Px/

Security Best Practices

Production hardening guidance for secrets management, JWT configuration, policy governance, and network security.

Edit this page on GitHub

Secrets and credentials#

Admin API key

  • Set ADMIN_API_KEY to a cryptographically random value (32+ bytes). Never reuse it across environments.
  • Rotate it by updating the env var and restarting the service. All existing admin sessions are immediately invalidated.

Service API keys

  • Create one key per service — never share keys between unrelated workloads.
  • Revoke keys immediately when a service is decommissioned: DELETE /api/v1/service-api-keys/{id}.
  • Store keys in a secrets manager (Vault, AWS Secrets Manager, GCP Secret Manager). Never commit them to source control or bake them into container images.

Java SDK credentials

  • Pass ADMIN_CLIENT_ID and ADMIN_CLIENT_SECRET as environment variables, not in application.properties.
  • Prefer service API key auth over OAuth2 client credentials for resource registration — it removes the dependency on a live OIDC token endpoint at startup.

JWT configuration#

  • Always set OIDC_ENABLED=true in production. Disabling JWT validation removes all authentication.
  • Use RS256 or ES256 — symmetric algorithms are not supported and should not be used with this service.
  • Keep JWT lifetimes short (5–15 minutes for user tokens). Longer-lived tokens increase the window for token theft.
  • Include only the claims the service needs. Avoid embedding sensitive PII in JWT payloads that are forwarded to Permix.
  • Configure EXCLUDED_ROLES to strip internal service-account roles (e.g. offline_access, uma_authorization) that should not influence policy decisions.

JWKS endpoint security#

  • Ensure your IdP's JWKS endpoint is served over HTTPS with a valid certificate.
  • The ValidatorCache uses the last known-good JWKS as a fallback on fetch failure. Monitor JWKS fetch errors in your IdP logs — extended JWKS unavailability can mask key rotation issues.

Policy governance#

  • Apply least-privilege defaultRoles when registering resources. Start with the minimum roles required and expand as needed.
  • Use ABAC deny policies at high priority to enforce hard constraints that must not be overridden by RBAC rules.
  • Soft-deletes on ABAC policies (deleted_at timestamp) preserve the full history. Query deleted policies for incident analysis and compliance audits.
  • Review GET /api/v1/resources/{id}/policies periodically to identify stale or overly broad RBAC rules.

Network security#

  • Do not expose Permix directly to the internet. Place it behind an internal load balancer or service mesh.
  • Restrict access to POST /api/v1/check to trusted internal services only.
  • Protect /admin/* routes with network-level controls in addition to the X-Admin-Api-Key header — admin routes should never be reachable from outside your private network.

Kubernetes deployment#

  • Mount ADMIN_API_KEY, POSTGRES_PASSWORD, and service API keys from Kubernetes Secrets, not ConfigMaps.
  • Configure liveness and readiness probes using /healthz/live and /healthz/ready.

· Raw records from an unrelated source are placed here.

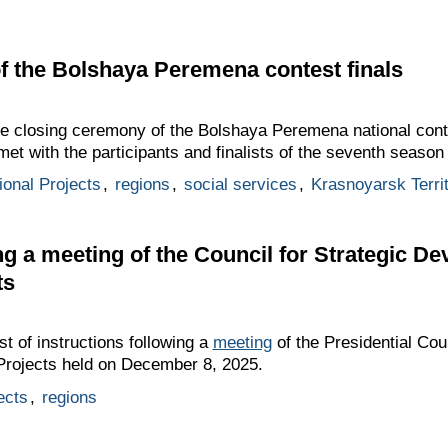
f the Bolshaya Peremena contest finals
he closing ceremony of the Bolshaya Peremena national cont
met with the participants and finalists of the seventh season 
ional Projects
,
regions
,
social services
,
Krasnoyarsk Terri
ing a meeting of the Council for Strategic D
ts
st of instructions following a
meeting
of the Presidential Coun
Projects held on December 8, 2025.
ects
,
regions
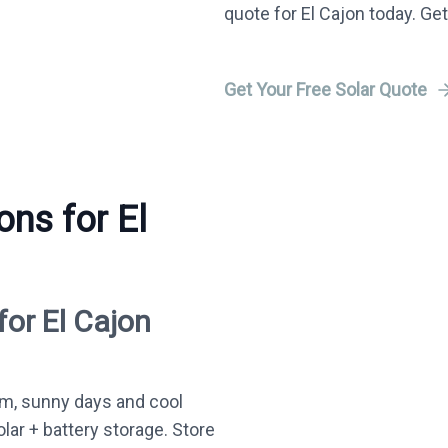
quote for El Cajon today. Get
Get Your Free Solar Quote
ons for El
for El Cajon
m, sunny days and cool
olar + battery storage. Store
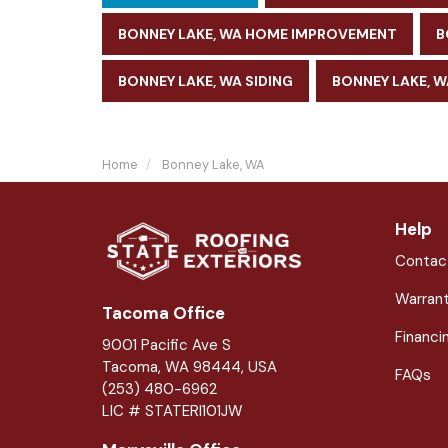
BONNEY LAKE, WA HOME IMPROVEMENT
B
BONNEY LAKE, WA SIDING
BONNEY LAKE, 
Home
Bonney Lake, WA
Help
Contac
Warran
Tacoma Office
Financi
9001 Pacific Ave S
Tacoma, WA 98444, USA
FAQs
(253) 480-6962
LIC # STATERI101JW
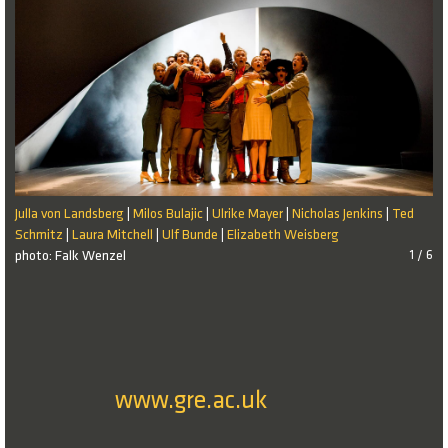
Julla von Landsberg
Milos Bulajic
Ulrike Mayer
Nicholas Jenkins
Ted
|
|
|
|
Schmitz
Laura Mitchell
Ulf Bunde
Elizabeth Weisberg
|
|
|
photo: Falk Wenzel
1 / 6
www.gre.ac.uk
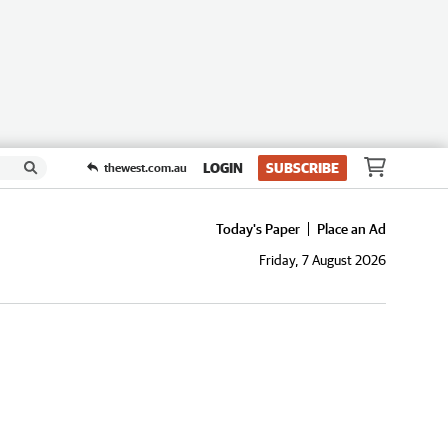
LOGIN
SUBSCRIBE
thewest.com.au
Today's Paper
Place an Ad
Friday, 7 August 2026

The readiness probe checks the database and Casbin engine — do not bypass it.
  • Run the service with a non-root user in the container. The binary has no filesystem writes after startup.

Database security#

  • Create a dedicated PostgreSQL user with minimal privileges for the service database — CONNECT, SELECT, INSERT, UPDATE, DELETE on the authz database only. No superuser.
  • Enable SSL on the PostgreSQL connection (sslmode=require or verify-full).
  • All tenant data rows carry tenant_id. The service enforces this at the query layer, but database-level row-level security can be added as a defence-in-depth measure.

Monitoring and alerting#

  • Alert on a sustained increase in 403 responses from POST /api/v1/check — this may indicate a misconfigured policy or a probing attack.
  • Alert on 503 from GET /healthz/ready — this means the database or Casbin engine is unavailable and all authorizations are failing.
  • Log matched_rule_id from check responses to correlate access decisions with specific policy rules during incident analysis.